What can you remember in a glimpse?

The text below will bring up an animation. Just look at it once -- no cheating! A picture will flash for about a quarter of a second, followed by a color pattern for a quarter second. Then the screen will go blank for about one second, and four objects will appear. Use the poll below to indicate which object (#1, 2, 3, or 4) appeared in the picture.

Click here to view the animation!

I'll let you know which answer was correct at the end of the post, but this test approximates the procedure of an experiment conducted by Kristine Liu and Yuhong Jiang, designed to measure the capacity of visual working memory. If we get enough responses, we can see if our results match theirs.

Previous studies have had conflicting results, with some indicating we can remember a large number of details of a briefly presented scene, and others suggesting that we don't notice differences between scenes even when we look at them for several seconds (see this Cognitive Daily article for one example).

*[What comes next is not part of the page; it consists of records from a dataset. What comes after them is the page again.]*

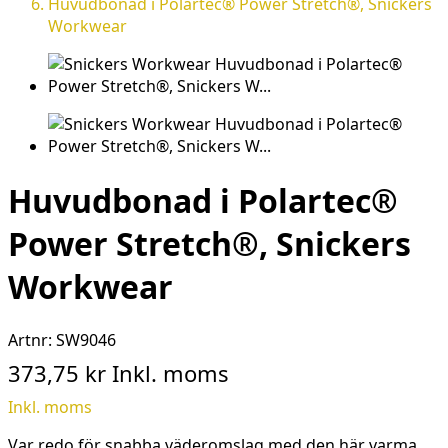
Huvudbonad i Polartec® Power Stretch®, Snickers
Workwear
Huvudbonad i Polartec®
Power Stretch®, Snickers
Workwear
Artnr:
SW9046
373,75 kr
Inkl. moms
Inkl. moms
Var redo för snabba väderomslag med den här varma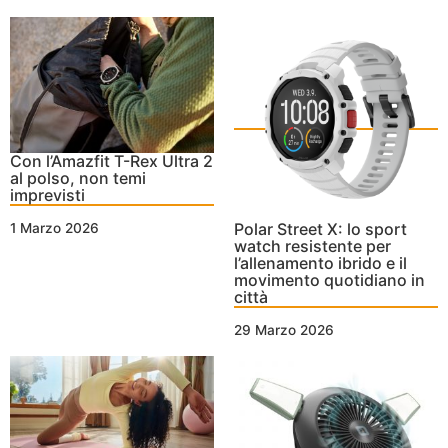
Con l’Amazfit T-Rex Ultra 2
al polso, non temi
imprevisti
Polar Street X: lo sport
1 Marzo 2026
watch resistente per
l’allenamento ibrido e il
movimento quotidiano in
città
29 Marzo 2026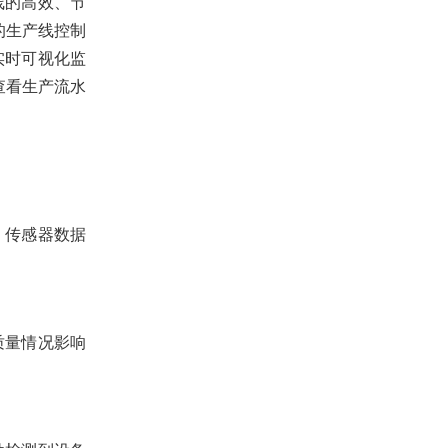
线的高效、节
的生产线控制
实时可视化监
查看生产流水
、传感器数据
质量情况影响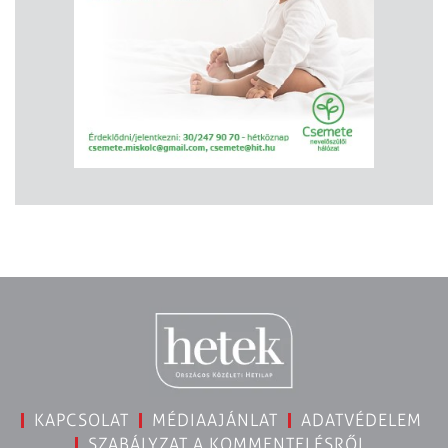
KAPCSOLAT
MÉDIAAJÁNLAT
ADATVÉDELEM
SZABÁLYZAT A KOMMENTELÉSRŐL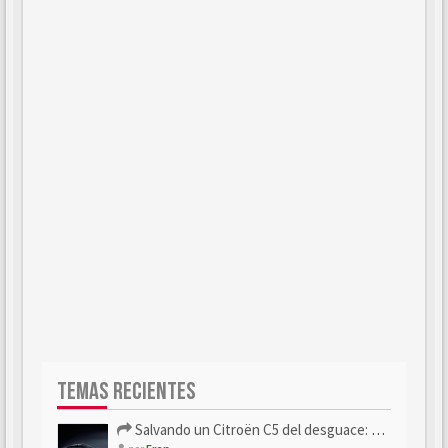
TEMAS RECIENTES
Salvando un Citroën C5 del desguace: Presentación y seguimiento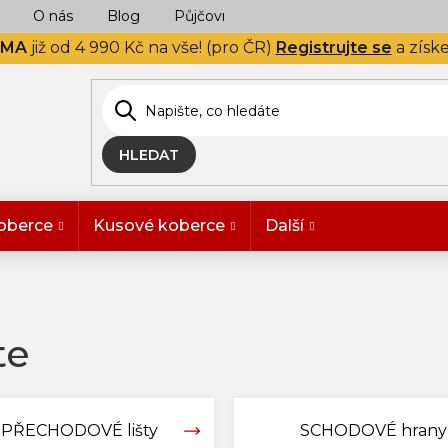
O nás
Blog
Půjčovna
Naše realizace
Hodn
RMA
již od 4 990 Kč na vše! (pro ČR)
Registrujte se
a získ
HLEDAT
oberce
Kusové koberce
Další
te
PŘECHODOVÉ lišty
SCHODOVÉ hrany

Liu and Jiang noticed that one problem with some studies is that they asked participants to recall the names of objects, or when they asked participants to choose among possible objects, it was easy to guess. Liu and Jiang avoided these problems by including two entirely different sets of objects in each scene they used. In their first experiment, viewers briefly glimpsed one scene with 10 different objects in it, then had to choose the objects that were in the scene from a set of 20 objects. The 10 "incorrect" answers were the correct answers for the other scene. Half of the viewers saw each scene, and the results were combined:


Responses were better than chance for only the first object selected -- just 75 percent accuracy. Apparently a brief glimpse of a scene isn't enough to introduce many details into working memory.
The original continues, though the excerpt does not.